ASSIGNMENT — Please transcribe every record below exactly, leaving out the pictures.

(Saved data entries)
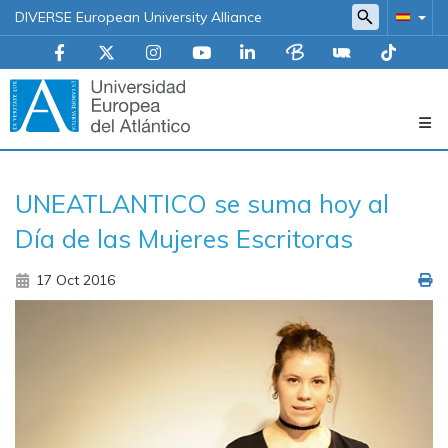
DIVERSE European University Alliance
Navegación
UNEATLANTICO se suma hoy al
principal
Día de las Mujeres Escritoras
17 Oct 2016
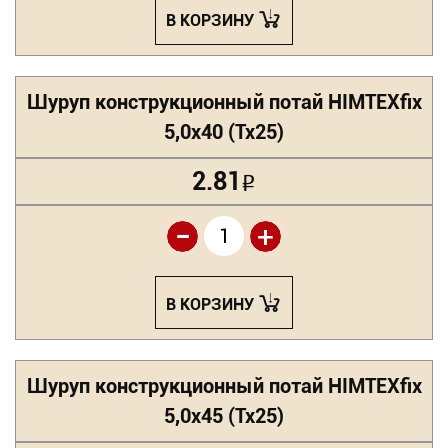
В КОРЗИНУ
Шуруп конструкционный потай HIMTEXfix
5,0х40 (Tx25)
2.81
Р
-
+
В КОРЗИНУ
Шуруп конструкционный потай HIMTEXfix
5,0х45 (Tx25)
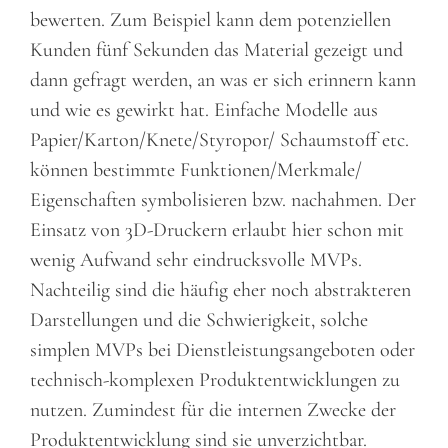
bewerten. Zum Beispiel kann dem potenziellen
Kunden fünf Sekunden das Material gezeigt und
dann gefragt werden, an was er sich erinnern kann
und wie es gewirkt hat. Einfache Modelle aus
Papier/Karton/Knete/Styropor/ Schaumstoff etc.
können bestimmte Funktionen/Merkmale/
Eigenschaften symbolisieren bzw. nachahmen. Der
Einsatz von 3D-Druckern erlaubt hier schon mit
wenig Aufwand sehr eindrucksvolle MVPs.
Nachteilig sind die häufig eher noch abstrakteren
Darstellungen und die Schwierigkeit, solche
simplen MVPs bei Dienstleistungsangeboten oder
technisch-komplexen Produktentwicklungen zu
nutzen. Zumindest für die internen Zwecke der
Produktentwicklung sind sie unverzichtbar.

SOLUTION TO THE PROBLEM —
DIVERSE European University Alliance
Navegación
UNEATLANTICO se suma hoy al
principal
Día de las Mujeres Escritoras
17 Oct 2016
В КОРЗИНУ
Шуруп конструкционный потай HIMTEXfix
5,0х40 (Tx25)
2.81
Р
-
+
В КОРЗИНУ
Шуруп конструкционный потай HIMTEXfix
5,0х45 (Tx25)
bewerten. Zum Beispiel kann dem potenziellen
Kunden fünf Sekunden das Material gezeigt und
dann gefragt werden, an was er sich erinnern kann
und wie es gewirkt hat. Einfache Modelle aus
Papier/Karton/Knete/Styropor/ Schaumstoff etc.
können bestimmte Funktionen/Merkmale/
Eigenschaften symbolisieren bzw. nachahmen. Der
Einsatz von 3D-Druckern erlaubt hier schon mit
wenig Aufwand sehr eindrucksvolle MVPs.
Nachteilig sind die häufig eher noch abstrakteren
Darstellungen und die Schwierigkeit, solche
simplen MVPs bei Dienstleistungsangeboten oder
technisch-komplexen Produktentwicklungen zu
nutzen. Zumindest für die internen Zwecke der
Produktentwicklung sind sie unverzichtbar.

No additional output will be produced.